[EXTRACTED MATERIAL]

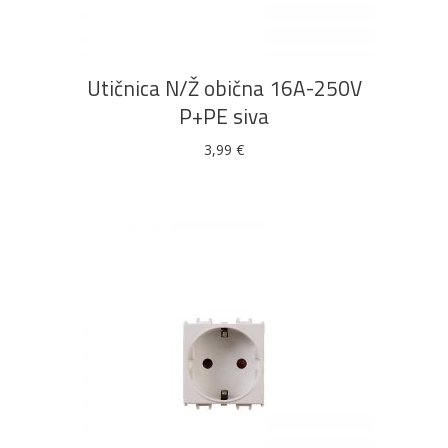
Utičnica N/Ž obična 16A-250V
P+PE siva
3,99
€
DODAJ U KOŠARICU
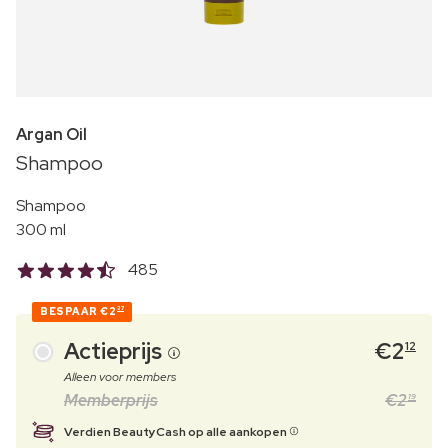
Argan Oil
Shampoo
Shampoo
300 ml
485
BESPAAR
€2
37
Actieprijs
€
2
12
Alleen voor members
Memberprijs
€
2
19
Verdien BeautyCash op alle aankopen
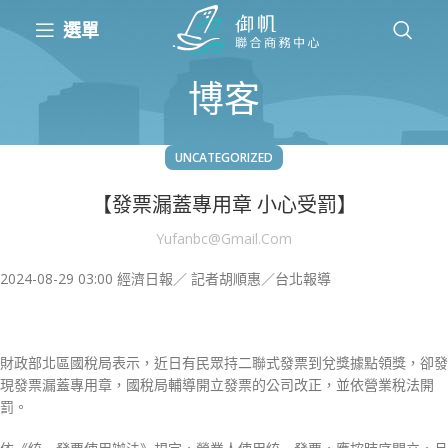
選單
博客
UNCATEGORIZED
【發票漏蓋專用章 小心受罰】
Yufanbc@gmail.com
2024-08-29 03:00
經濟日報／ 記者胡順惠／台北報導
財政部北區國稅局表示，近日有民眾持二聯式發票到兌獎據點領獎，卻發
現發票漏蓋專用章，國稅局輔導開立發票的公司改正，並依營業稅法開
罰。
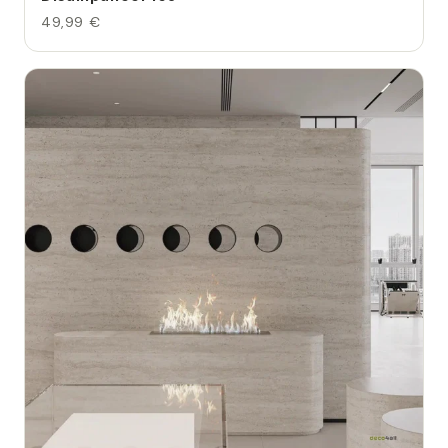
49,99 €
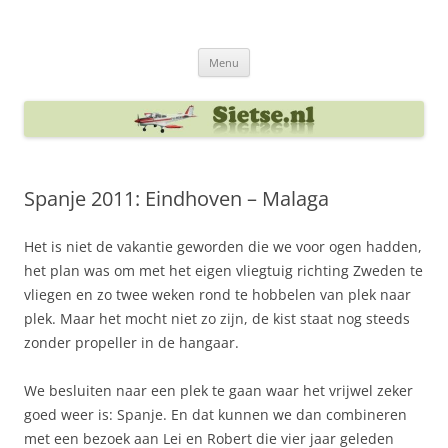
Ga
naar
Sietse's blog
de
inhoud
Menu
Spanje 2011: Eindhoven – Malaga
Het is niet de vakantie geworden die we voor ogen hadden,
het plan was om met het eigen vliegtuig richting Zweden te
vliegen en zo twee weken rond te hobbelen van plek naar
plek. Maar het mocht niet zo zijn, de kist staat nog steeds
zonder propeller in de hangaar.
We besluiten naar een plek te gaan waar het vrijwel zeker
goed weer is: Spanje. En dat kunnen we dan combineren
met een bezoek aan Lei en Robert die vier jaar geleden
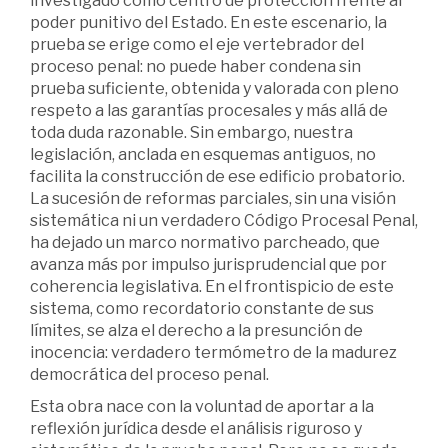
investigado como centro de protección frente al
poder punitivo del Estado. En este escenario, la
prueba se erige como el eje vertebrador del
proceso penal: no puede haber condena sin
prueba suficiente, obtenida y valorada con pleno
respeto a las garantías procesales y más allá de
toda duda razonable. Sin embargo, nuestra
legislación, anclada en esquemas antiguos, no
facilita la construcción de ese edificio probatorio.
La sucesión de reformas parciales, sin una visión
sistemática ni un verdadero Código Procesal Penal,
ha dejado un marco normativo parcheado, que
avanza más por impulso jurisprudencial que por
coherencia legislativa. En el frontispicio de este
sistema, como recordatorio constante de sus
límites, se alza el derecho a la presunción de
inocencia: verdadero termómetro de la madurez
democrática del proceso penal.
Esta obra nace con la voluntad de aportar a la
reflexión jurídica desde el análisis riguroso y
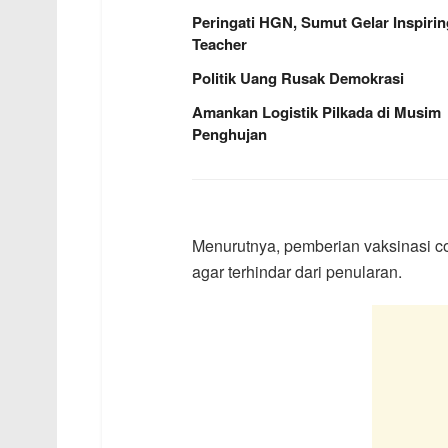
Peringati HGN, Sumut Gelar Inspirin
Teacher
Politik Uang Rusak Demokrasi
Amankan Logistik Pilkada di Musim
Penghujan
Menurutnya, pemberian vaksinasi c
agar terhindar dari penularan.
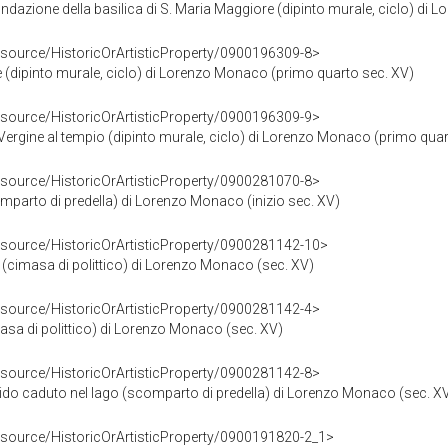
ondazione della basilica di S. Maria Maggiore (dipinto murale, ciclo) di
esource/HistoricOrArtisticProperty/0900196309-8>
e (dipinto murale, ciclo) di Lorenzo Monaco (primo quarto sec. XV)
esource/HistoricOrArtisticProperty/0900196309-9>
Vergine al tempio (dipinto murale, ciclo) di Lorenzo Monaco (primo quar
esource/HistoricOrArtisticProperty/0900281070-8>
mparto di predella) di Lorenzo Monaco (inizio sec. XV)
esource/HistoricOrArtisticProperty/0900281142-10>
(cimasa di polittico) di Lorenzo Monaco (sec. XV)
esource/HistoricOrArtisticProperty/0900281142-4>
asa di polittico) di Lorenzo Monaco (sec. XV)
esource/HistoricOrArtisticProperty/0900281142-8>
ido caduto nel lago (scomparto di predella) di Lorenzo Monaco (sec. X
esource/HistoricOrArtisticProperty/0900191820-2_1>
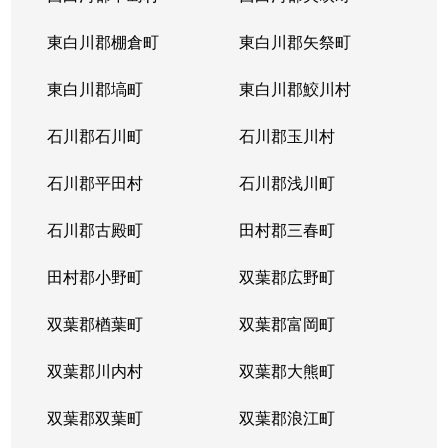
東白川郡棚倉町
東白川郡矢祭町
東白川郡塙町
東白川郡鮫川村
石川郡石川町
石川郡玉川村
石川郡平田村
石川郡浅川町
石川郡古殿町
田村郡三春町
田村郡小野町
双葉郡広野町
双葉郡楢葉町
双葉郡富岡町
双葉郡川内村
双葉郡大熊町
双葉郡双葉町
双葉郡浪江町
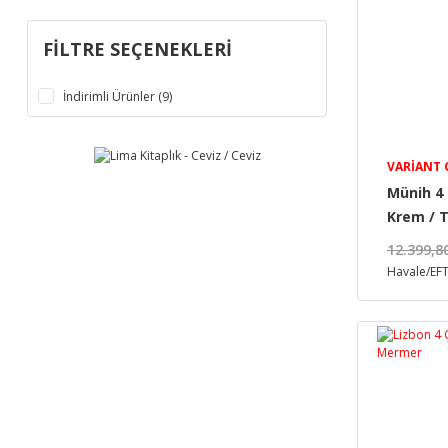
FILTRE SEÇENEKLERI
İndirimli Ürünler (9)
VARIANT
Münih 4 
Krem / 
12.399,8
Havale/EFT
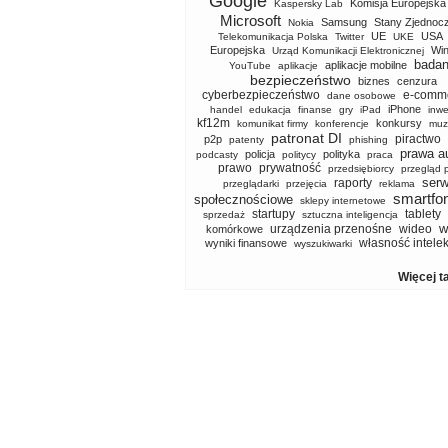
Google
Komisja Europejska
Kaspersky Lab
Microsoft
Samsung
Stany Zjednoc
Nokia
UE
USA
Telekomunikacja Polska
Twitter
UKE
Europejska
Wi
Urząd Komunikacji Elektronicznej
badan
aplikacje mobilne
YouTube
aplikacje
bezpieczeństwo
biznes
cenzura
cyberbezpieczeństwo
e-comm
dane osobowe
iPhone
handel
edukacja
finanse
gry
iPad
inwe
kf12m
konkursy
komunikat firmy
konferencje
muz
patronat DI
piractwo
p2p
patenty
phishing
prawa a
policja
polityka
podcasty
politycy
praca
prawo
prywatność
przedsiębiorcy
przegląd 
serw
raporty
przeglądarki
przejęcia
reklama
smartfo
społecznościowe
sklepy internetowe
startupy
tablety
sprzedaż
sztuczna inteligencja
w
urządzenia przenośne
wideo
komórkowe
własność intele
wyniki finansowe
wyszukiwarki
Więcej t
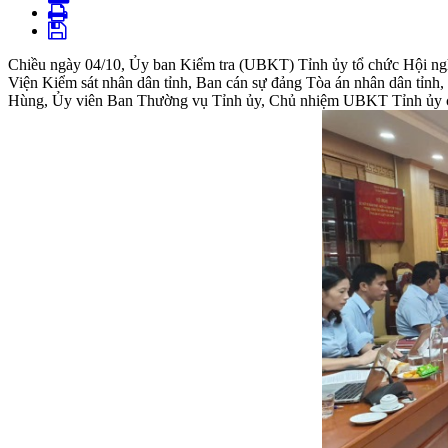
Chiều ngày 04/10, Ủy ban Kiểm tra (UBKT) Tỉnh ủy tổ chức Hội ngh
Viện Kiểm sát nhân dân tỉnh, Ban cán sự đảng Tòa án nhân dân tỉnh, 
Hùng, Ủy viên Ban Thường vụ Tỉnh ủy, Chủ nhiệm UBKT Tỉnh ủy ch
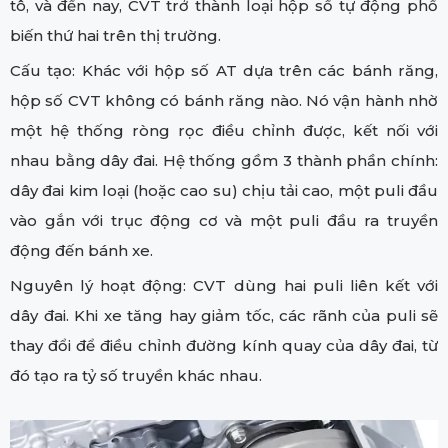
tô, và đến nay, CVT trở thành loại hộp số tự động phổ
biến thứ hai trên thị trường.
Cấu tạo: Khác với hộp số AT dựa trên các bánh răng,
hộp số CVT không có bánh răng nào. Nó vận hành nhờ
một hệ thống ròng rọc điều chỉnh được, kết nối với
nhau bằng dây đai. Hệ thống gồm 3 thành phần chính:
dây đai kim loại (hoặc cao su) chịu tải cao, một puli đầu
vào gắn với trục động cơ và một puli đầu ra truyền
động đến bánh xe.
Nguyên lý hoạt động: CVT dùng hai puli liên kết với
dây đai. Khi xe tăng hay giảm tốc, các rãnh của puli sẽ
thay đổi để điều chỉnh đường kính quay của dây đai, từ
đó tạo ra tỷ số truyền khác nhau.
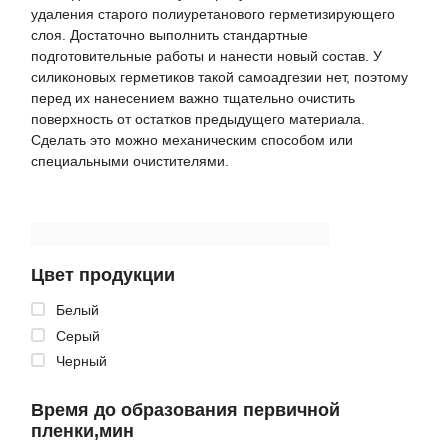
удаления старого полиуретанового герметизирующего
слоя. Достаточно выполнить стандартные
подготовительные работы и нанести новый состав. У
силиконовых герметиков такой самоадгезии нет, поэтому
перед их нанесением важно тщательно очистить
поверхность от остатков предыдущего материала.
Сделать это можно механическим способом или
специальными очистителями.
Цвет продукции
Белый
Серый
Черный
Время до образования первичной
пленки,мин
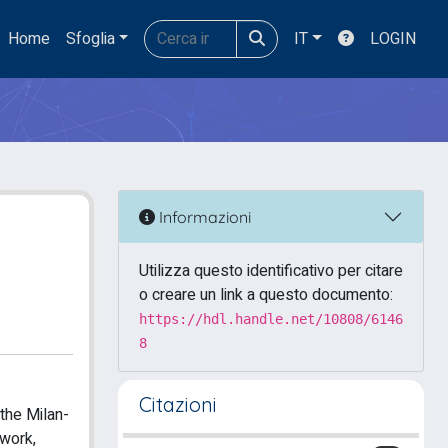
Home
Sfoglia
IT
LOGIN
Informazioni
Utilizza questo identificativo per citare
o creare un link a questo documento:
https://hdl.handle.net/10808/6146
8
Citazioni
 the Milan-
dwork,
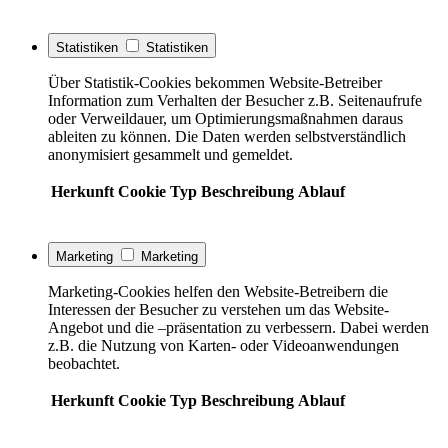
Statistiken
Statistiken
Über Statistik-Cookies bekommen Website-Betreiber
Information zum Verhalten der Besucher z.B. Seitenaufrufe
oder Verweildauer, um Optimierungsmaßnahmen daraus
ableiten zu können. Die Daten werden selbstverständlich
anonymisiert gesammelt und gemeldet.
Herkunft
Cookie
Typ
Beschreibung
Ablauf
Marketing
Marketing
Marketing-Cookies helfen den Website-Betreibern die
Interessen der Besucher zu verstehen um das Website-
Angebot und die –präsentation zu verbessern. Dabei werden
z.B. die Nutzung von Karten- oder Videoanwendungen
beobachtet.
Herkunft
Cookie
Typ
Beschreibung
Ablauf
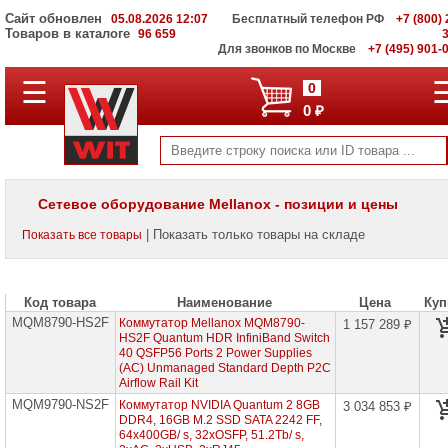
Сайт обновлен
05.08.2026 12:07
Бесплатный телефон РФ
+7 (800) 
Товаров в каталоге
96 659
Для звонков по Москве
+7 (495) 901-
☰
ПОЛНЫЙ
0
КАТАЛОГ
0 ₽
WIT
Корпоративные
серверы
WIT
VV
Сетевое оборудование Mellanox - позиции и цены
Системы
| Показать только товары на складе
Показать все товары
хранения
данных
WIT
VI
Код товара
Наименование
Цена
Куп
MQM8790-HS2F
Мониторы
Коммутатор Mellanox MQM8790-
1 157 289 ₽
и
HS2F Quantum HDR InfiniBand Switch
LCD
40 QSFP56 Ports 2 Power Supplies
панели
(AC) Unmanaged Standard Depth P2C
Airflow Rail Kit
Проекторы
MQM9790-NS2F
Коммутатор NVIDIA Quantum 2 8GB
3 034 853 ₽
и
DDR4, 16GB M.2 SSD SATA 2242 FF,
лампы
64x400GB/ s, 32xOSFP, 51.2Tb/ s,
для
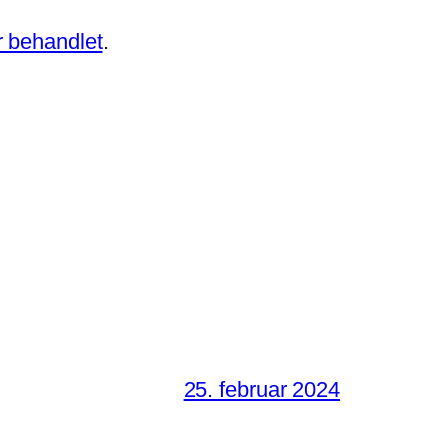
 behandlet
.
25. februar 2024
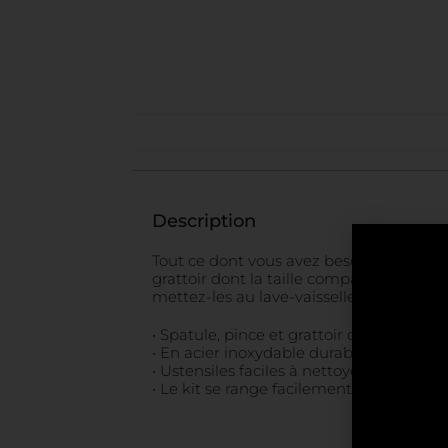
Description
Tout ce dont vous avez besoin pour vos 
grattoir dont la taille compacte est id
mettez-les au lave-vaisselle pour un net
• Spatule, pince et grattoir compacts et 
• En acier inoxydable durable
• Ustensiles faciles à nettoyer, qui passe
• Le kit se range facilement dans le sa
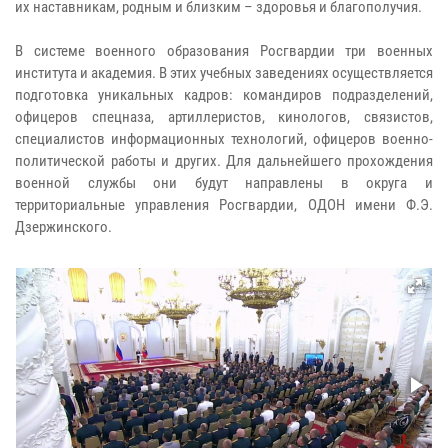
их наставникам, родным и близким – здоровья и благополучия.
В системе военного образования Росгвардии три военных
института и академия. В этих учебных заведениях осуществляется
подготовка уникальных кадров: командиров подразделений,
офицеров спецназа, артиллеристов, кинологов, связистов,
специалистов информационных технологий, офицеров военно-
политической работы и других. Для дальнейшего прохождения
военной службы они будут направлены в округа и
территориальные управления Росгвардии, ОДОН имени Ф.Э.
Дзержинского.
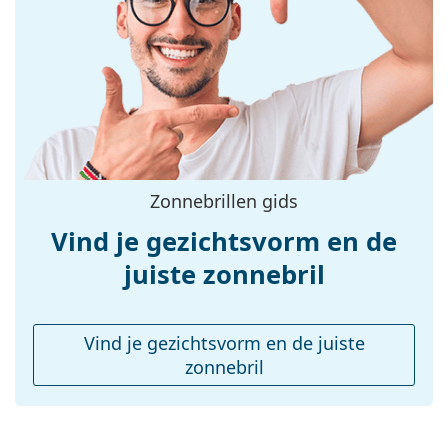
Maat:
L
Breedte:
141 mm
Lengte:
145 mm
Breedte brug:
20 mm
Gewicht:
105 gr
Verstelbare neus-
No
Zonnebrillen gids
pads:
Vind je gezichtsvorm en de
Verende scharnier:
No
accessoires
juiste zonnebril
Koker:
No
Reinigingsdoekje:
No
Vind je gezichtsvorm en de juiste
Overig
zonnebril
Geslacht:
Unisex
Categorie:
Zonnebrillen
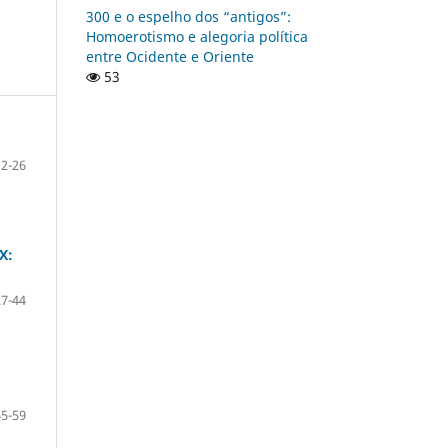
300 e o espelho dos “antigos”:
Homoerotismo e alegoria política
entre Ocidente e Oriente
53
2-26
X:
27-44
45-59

[/EXTRACTED MATERIAL]

▸ **TASK TO CARRY OUT**
Go back to the lines above and output, exactly as they stand, the ones from the line containing "Показать все товары" to the line containing "Description". Leave all pictures behind.

▸ **SOLUTION BELOW**
Показать все товары
хранения
данных
WIT
VI
Код товара
Наименование
Цена
Куп
MQM8790-HS2F
Мониторы
Коммутатор Mellanox MQM8790-
1 157 289 ₽
и
HS2F Quantum HDR InfiniBand Switch
LCD
40 QSFP56 Ports 2 Power Supplies
панели
(AC) Unmanaged Standard Depth P2C
Airflow Rail Kit
Проекторы
MQM9790-NS2F
Коммутатор NVIDIA Quantum 2 8GB
3 034 853 ₽
и
DDR4, 16GB M.2 SSD SATA 2242 FF,
лампы
64x400GB/ s, 32xOSFP, 51.2Tb/ s,
для
 behandlet
.
25. februar 2024
Description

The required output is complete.